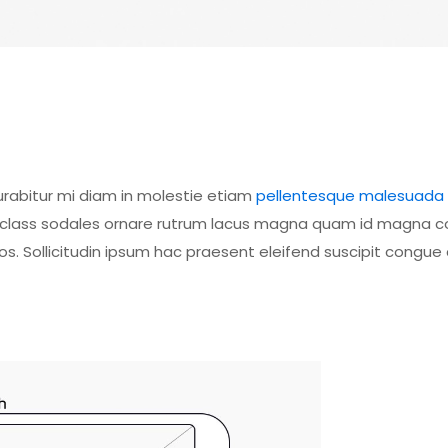
urabitur mi diam in molestie etiam
pellentesque malesuada l
uet class sodales ornare rutrum lacus magna quam id magna 
 Sollicitudin ipsum hac praesent eleifend suscipit congue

▶ **TASK REQUIREMENTS**:
Please copy the data shown above, line by line and exactly, omitting the images.

▶ **WRITTEN RESPONSE**:
urabitur mi diam in molestie etiam
pellentesque malesuada l
uet class sodales ornare rutrum lacus magna quam id magna 
 Sollicitudin ipsum hac praesent eleifend suscipit congue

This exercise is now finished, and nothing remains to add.